There are some nativars you may see at the garden center, such as ‘Kobold’. Flower color varies among these different varieties, from white to a lighter pink. Nativars are cultivated plants that are bred from native species of plants.
Where to plant Liatris
Choose an area of the garden that gets full sun and has good drainage. A bit of dappled shade is okay. Liatris doesn’t mind average soil. In fact, I would say my plants have thrived despite the dry front garden with its poorer soil.
Plants can grow anywhere from two to six feet tall, and their diameter can spread outwards by one to two feet as they naturalize. Once you’ve chosen a planting site, leave a bit of space (about a foot) between plants for them to spread.
Liatris corms are sold by various bulb companies and are usually delivered in the early spring. They may even be listed as bulbs. Plant them once the soil thaws. Corms should bloom in their first year. It takes about 70 to 90 days to bloom, around mid to late summer. Follow the package directions for planting tips.
It is possible to grow Liatris from seed, but it takes about two years for the plants to flower.
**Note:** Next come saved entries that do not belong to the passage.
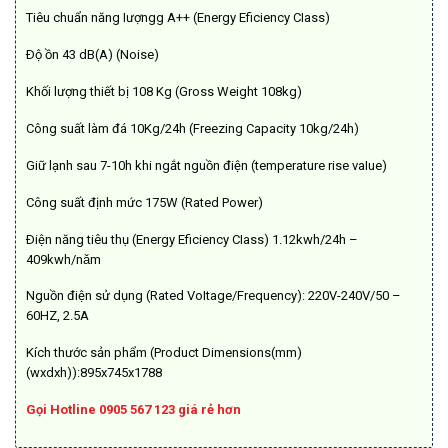
Tiêu chuẩn năng Iượngg A++ (Energy Eficiency CIass)
Ðộ ồn 43 dB(A) (Noise)
Khối lượng thiết bị 108 Kg (Gross Weight 108kg)
Công suất làm đá 10Kg/24h (Freezing Capacity 10kg/24h)
Giữ lạnh sau 7-10h khi ngắt nguồn điện (temperature rise vaIue)
Công suất định mức 175W (Rated Power)
Ðiện năng tiêu thụ (Energy Eficiency CIass) 1.12kwh/24h –
409kwh/nǎm
Nguồn điện sử dụng (Rated VoItage/Frequency): 220V-240V/50 –
60HZ, 2.5A
Kích thước sản phẩm (Product Dimensions(mm)
(wxdxh)):895x745x1788
Gọi Hotline 0905 567 123 giá rẻ hơn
Liatris is most commonly sold as an established plant at garden centers, ready to be dug in to a garden. My solitary clump of Liatris that I purchased a few years ago as a sizable perennial (it was in bloom when I bought it!) has expanded into a nice little patch over the years.
Dig a hole deeper than the depth of its pot. When planting, you want the base of the plants to be level with the soil after you cover the roots. I always amend the hole with compost. Once you’ve nestled your plant into the hole, fill it in with the soil you dug out mixed with a bit of compost, being sure to fill in all the spaces. Water your Liatris plant thoroughly. And water regularly until it’s become established. It may be drought tolerant, but it needs some time to adapt to its new home. Once it takes hold, it has a strong root system.
Does Liatris spread?
I know I call it a perfect plant, but there is one little aspect worth noting that I don’t think tarnishes its reputation in the least. Liatris does spread. However, it appears on various “Grow Me Instead” lists as a non-invasive alternative to various invasive species.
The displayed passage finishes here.